The Ubisoft recovery plan is now in motion as the French gaming giant faces mounting financial pressure. Following a series of underwhelming releases and growing market competition, Ubisoft has unveiled a sweeping overhaul of its operations, including game cancellations and stringent cost-cutting measures.
Game cancellations mark the start of Ubisoft’s reset
A key casualty of this internal shake-up is the long-delayed remake of Prince of Persia: The Sands of Time, which has now been scrapped despite several years in development. This announcement has triggered widespread disappointment among fans across social media platforms.
In addition, Ubisoft confirmed the cancellation of four unannounced projects and one mobile title. Meanwhile, seven other games will undergo extended development timelines to improve quality and execution.

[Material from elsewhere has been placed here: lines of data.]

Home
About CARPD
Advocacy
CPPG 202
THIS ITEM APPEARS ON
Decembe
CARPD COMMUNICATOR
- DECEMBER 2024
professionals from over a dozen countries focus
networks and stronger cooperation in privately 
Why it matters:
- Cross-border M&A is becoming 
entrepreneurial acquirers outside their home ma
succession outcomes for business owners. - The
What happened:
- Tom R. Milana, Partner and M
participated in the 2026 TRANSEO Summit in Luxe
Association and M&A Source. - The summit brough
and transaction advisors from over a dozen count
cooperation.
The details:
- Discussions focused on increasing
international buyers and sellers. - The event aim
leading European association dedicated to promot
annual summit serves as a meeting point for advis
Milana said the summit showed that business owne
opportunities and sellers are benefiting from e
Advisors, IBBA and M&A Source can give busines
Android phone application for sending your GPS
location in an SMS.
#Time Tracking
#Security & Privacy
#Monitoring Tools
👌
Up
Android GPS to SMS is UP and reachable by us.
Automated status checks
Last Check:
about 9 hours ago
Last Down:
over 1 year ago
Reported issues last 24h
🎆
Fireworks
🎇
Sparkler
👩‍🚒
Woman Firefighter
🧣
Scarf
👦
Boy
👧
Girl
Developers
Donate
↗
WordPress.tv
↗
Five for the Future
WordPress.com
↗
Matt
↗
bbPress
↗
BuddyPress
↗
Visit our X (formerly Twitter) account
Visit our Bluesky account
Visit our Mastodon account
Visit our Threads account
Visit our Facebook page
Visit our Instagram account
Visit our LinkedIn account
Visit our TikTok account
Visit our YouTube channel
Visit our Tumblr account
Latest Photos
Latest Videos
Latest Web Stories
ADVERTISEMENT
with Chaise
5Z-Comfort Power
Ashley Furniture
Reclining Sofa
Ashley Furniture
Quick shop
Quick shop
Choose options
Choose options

In an increasingly selective and competitive market, Ubisoft now expects an operational loss of €1 billion for the current fiscal year, prompting a sharper focus on its most valuable franchises and a leaner internal structure.
A new operational model underpins the Ubisoft recovery plan
At the heart of the Ubisoft recovery plan is a completely new operating model, set to launch in April. It introduces five thematic “creative houses” that consolidate Ubisoft’s development studios by genre and brand alignment.
The first of these, Vantage Studios, was created in October 2025 and encompasses flagship franchises like Assassin’s Creed, Far Cry and Rainbow Six, with an ambitious annual revenue target of €1 billion.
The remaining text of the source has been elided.